At their core, The Chicago Underground Quartet aren’t really a quartet. Nor are they a trio or duo or even an orchestra, as previous recordings have indicated. They are a map of Chicago’s musical roots—of connections, beginnings, and destinations. They’re a de facto collective of forward-thinking musicians nurtured by—and essential to—the Chicago experimental scene. In the two decades since their formation, some members have moved away, and others have stayed; but their solo work reflects the same spirit of adventure that brought them together in the first place. Trumpeter Rob Mazurek, drummer-percussionist Chad Taylor, and guitarist Jeff Parker have reunited for Good Days, re-forming as a quartet with Josh Johnson on keys. And while it sounds brand new, the music still features the familiar scattershot rhythms, pliable melodies, encounters with the blues, flirtations with drone, and groove interludes that you’d expect from the group. Good Days is the sound of jazz today, but for the musicians who made it, it’s also thick with history.
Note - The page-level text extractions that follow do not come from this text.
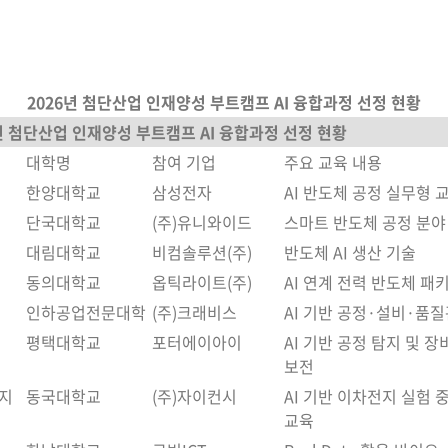
2026년 첨단산업 인재양성 부트캠프 AI 융합과정 선정 현황
년 첨단산업 인재양성 부트캠프 AI 융합과정 선정 현황
대학명
참여 기업
주요 교육 내용
한양대학교
삼성전자
AI 반도체 공정 실무형 
단국대학교
(주)유니와이드
스마트 반도체 공정 분야
대림대학교
비컴솔루션(주)
반도체 AI 생산 기술
동의대학교
옵틱라이트(주)
AI 연계 전력 반도체 패
인하공업전문대학
(주)크래비스
AI 기반 공정·설비·품
평택대학교
포터에이아이
AI 기반 공정 탐지 및 장
보전
지
동국대학교
(주)자이컨시
AI 기반 이차전지 실험 
교육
“The connection to Chicago is very important to us,” Chad Taylor says. “It’s where we met, and where we spent a whole bunch of time together. So, even though we’re in different cities now, I still think of us as a Chicago band. It goes back to a period in our lives when we were making music and trying to figure stuff out.” Rob Mazurek agrees. “Chicago was where the Underground was born, and where it was influenced, and how it all came together. Chicago opened up the world for me.”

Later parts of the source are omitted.